I’m one of those artists whose works are linked, with one piece leading to another. Multitud came from research that I did on recent memory and the dictatorship experienced by my country. Coming from a family that is very politically engaged, there are people in my circle who are exiled, missing, or in prison… I also belong to a transitional generation whose way of imagining the future was shaped by our political reality and whose world changed when it was able to take action. This discontinuity, when a whole way of thinking became obsolete, gave rise to the quest for a community to invent. With Multitud, I wanted to examine how we can be together while all being different, because we were coming out of a period based on homogeneity, on the idea that strength comes from unity, that together we can change the world. But how can we achieve something shared when we are all different?

I also wondered what would happen to a work if I changed the scale by increasing the number of performers. I started my explorations by drawing inspiration from contemporary Italian philosophers, who have taken up Spinoza’s ideas about multitude. Paolo Virno, for example, says that the language of the multitude is basic and not codified. The language of this piece is very simple: walking, running, laughing, falling… You don’t need to be initiated into it to take part.

 

This work also questions power relations by focusing on the self-organization of the group through making individual decisions that serve a common purpose…

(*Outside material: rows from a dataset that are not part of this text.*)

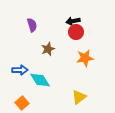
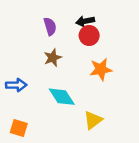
purple semicircle: (32, 25) -> (50, 26), moved
cyan diamond: (40, 80) -> (62, 97), moved
orange square: (22, 103) -> (19, 128), turned -32

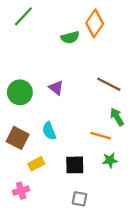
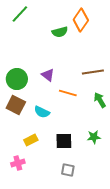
brown line: (109, 84) -> (93, 72), turned -35
cyan semicircle: (49, 131) -> (42, 112), turned -42
orange line: (101, 136) -> (68, 93), moved
brown square: (18, 138) -> (16, 105), moved

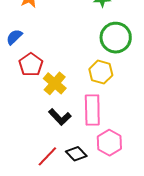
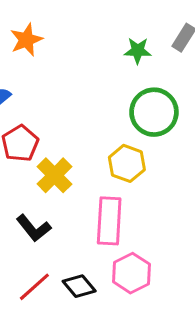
black L-shape: (60, 117) -> (34, 228), moved

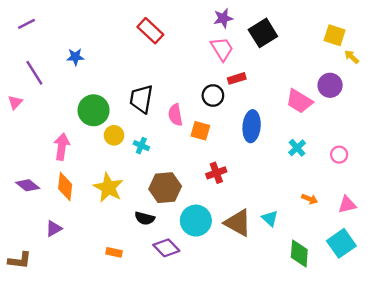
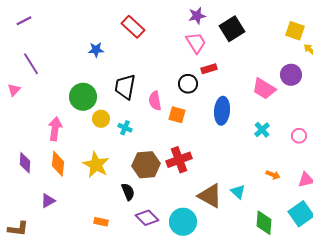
blue star: (75, 57) -> (96, 50), moved
red cross: (216, 173) -> (179, 160), moved, size x1.4
purple diamond: (28, 185) -> (25, 163), turned 55
black semicircle: (145, 218) -> (128, 192), turned -126
cyan circle: (196, 221) -> (183, 222), moved

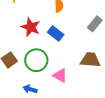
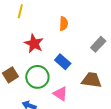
blue rectangle: (56, 33) -> (63, 62), moved

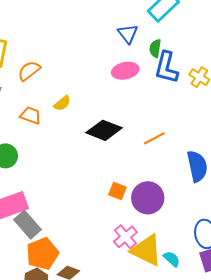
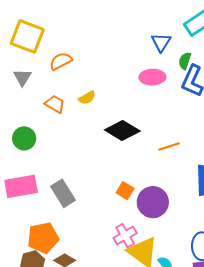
gray rectangle: (28, 225) -> (63, 193), moved

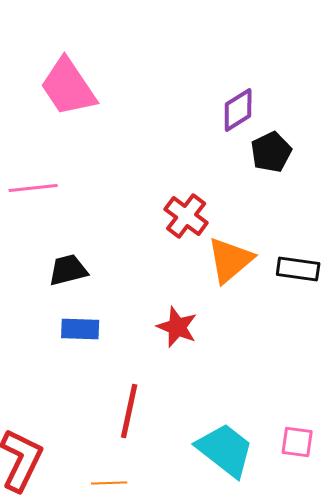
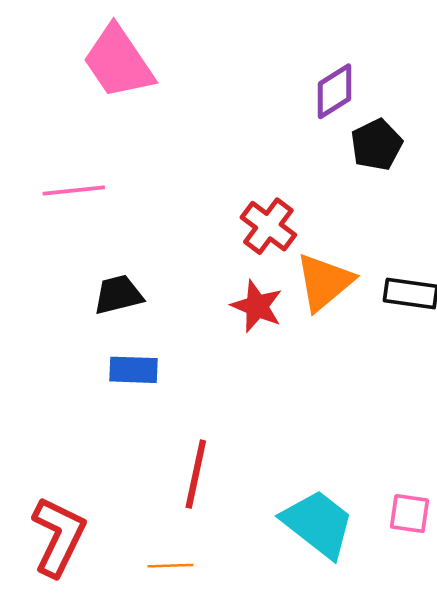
red star: (177, 327) -> (257, 306), moved

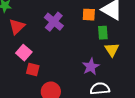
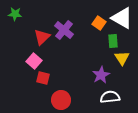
orange square: (89, 15) -> (99, 23), turned 32
red triangle: (17, 27) -> (42, 37), moved

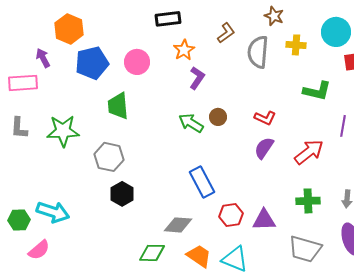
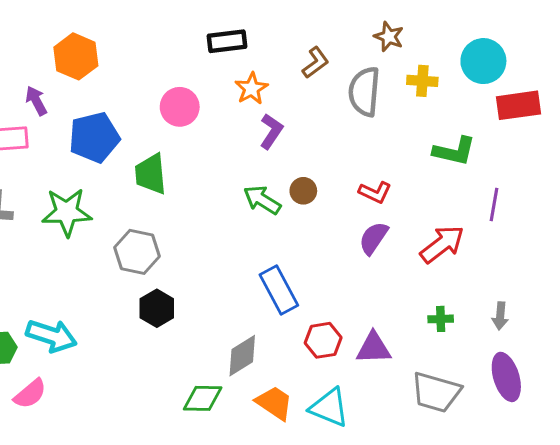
blue pentagon: (92, 63) -> (94, 137), moved
green cross: (308, 201) -> (441, 319), size x0.7
gray diamond: (178, 225) -> (242, 356), turned -36

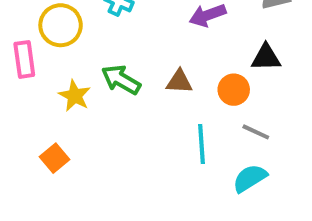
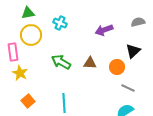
black triangle: (266, 57) -> (133, 51), turned -42
yellow star: (75, 96) -> (20, 73), moved
cyan line: (201, 144) -> (64, 103), moved

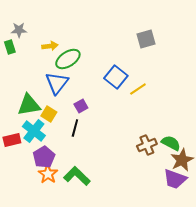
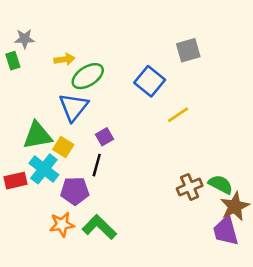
blue square: (116, 77) -> (150, 81), moved
purple pentagon: (44, 157) -> (75, 191), moved, turned 30
orange star: (48, 174) -> (62, 224), turned 30
purple trapezoid: (175, 179) -> (226, 231), turned 55

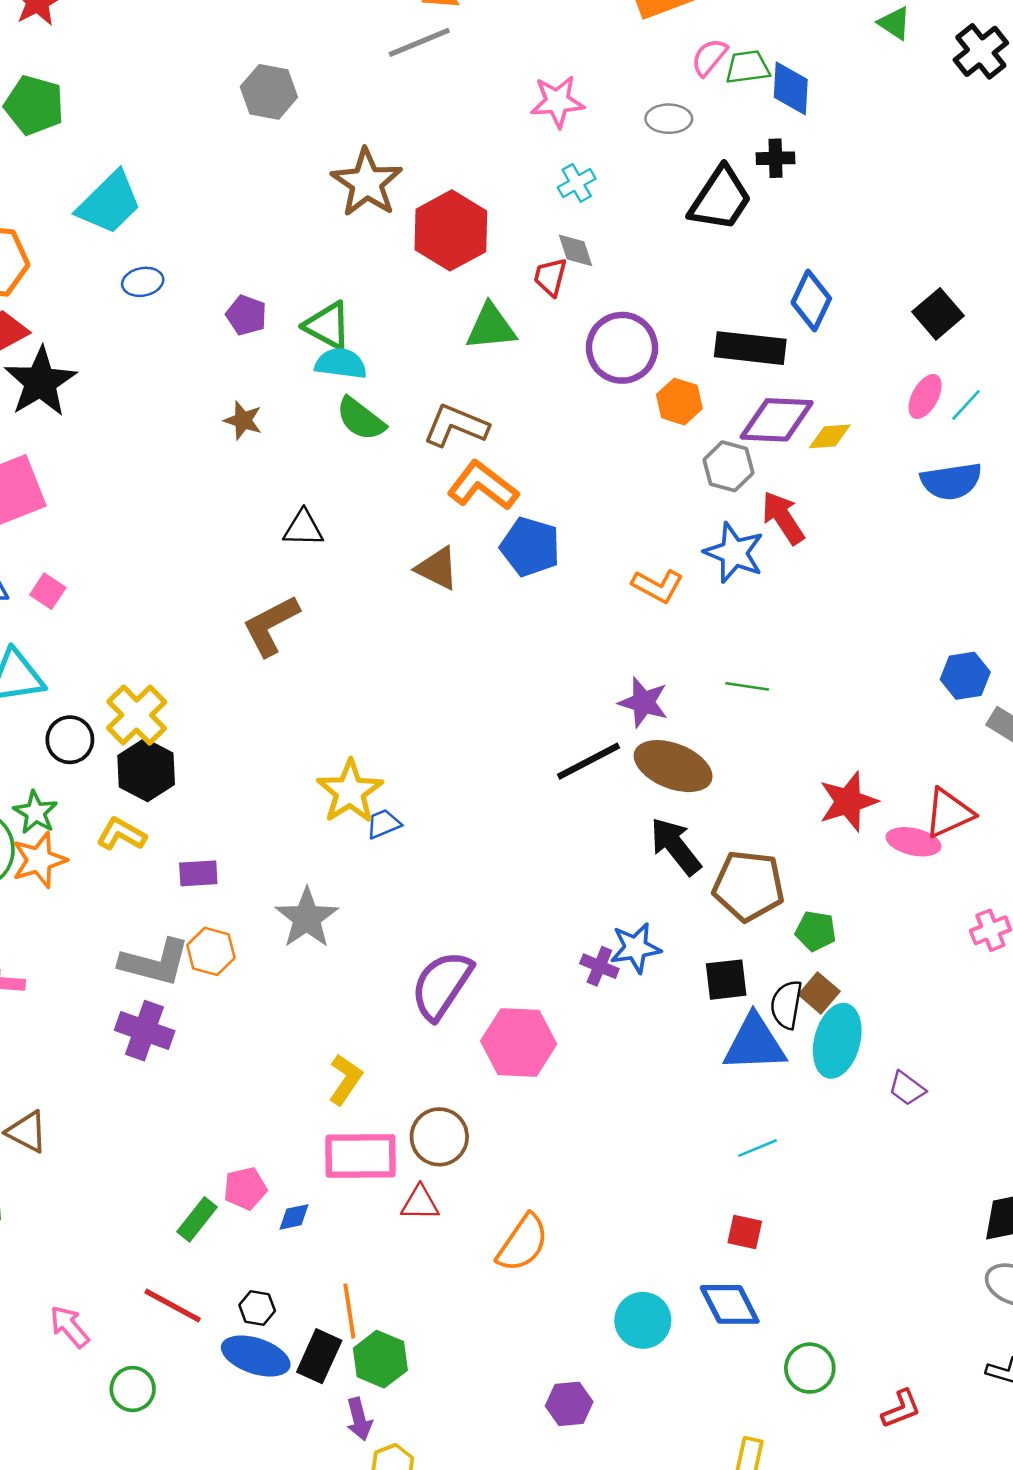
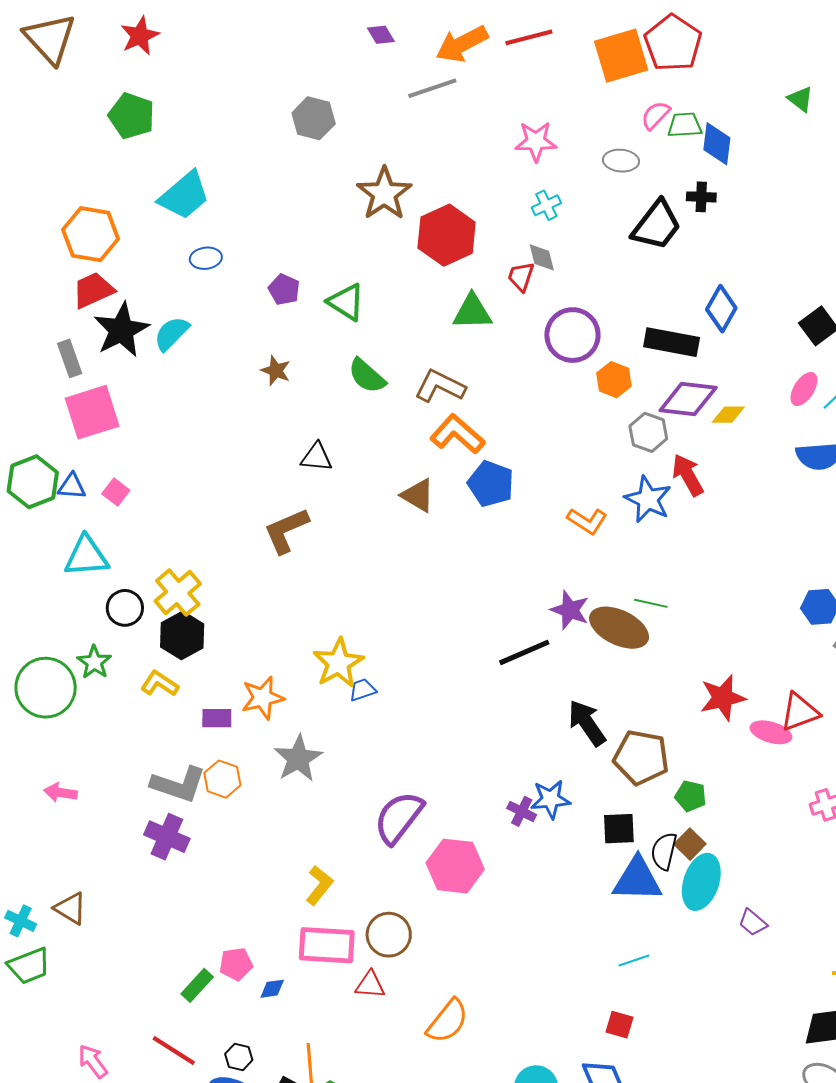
cyan semicircle: (341, 363) -> (171, 334), moved, turned -57
brown ellipse: (673, 766) -> (619, 628), moved
orange star: (39, 860) -> (263, 698), moved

Yes, it’s not mass choreography but rather a dance of relationships. The performers know what actions need to be taken, and they decide in the moment to start or stop them. There’s no leader, but they are present for the other, listen to them, and are totally open. It’s about taking the risk of occupying the present moment together. Each person is responsible for themselves, their body, their choices. While I may be the leader at the start of rehearsals, I gradually withdraw, because it’s an exercise in autonomization. It requires me to relinquish all forms of control and let things happen. And it’s always both surprising and wonderful to see how this autonomy develops. I’m always struck by the way that people deal with constraints to take ownership of the work. All kinds of people have already danced it. There was one woman who was 86 years old, one who was almost blind, another in a wheelchair… They all found their way into the piece with the group’s support. It’s beautiful to see and very moving.

The exercise of letting go applies to me just as much as to the performers. The fundamental idea is to always leave the door open to individual choices. It’s also an invitation to deviate from the norm without putting the group in danger. It’s very difficult to practice this openness; it’s an important exercise for the self. In a broader sense, openness implies that anyone can show up and claim the same opportunities as me. That’s what makes migration such a delicate issue. It’s also what makes this piece political. It proposes a system in which people must figure out how to connect with each other.

 

How do the details of Multitud change depending on where it is staged, and what have you learned from it since it was created in 2013?

I went through a crisis at the moment when I told myself that this work would never die—I would have to kill it myself to free myself from it. And then I understood that it was more than an activity or a work, that it was a practice related to personal and social time, and as a result, it could not die. Its vocabulary goes beyond the initial philosophical reference points and is shared by all human beings, even if takes very different forms in Latin America, in Arab countries, in Cuba, in Belgium, or in France.

For me, it’s an incredible opportunity to understand the world through the prism of people from different societies. My fascination with differences is almost an addiction. The number of possible viewpoints on the same situation is so large that I try to cultivate a state of not-knowing, to never presume what people are going to do and simply observe what happens. For me, that eliminates the need to read and situate the other. My perspective is constantly renewed.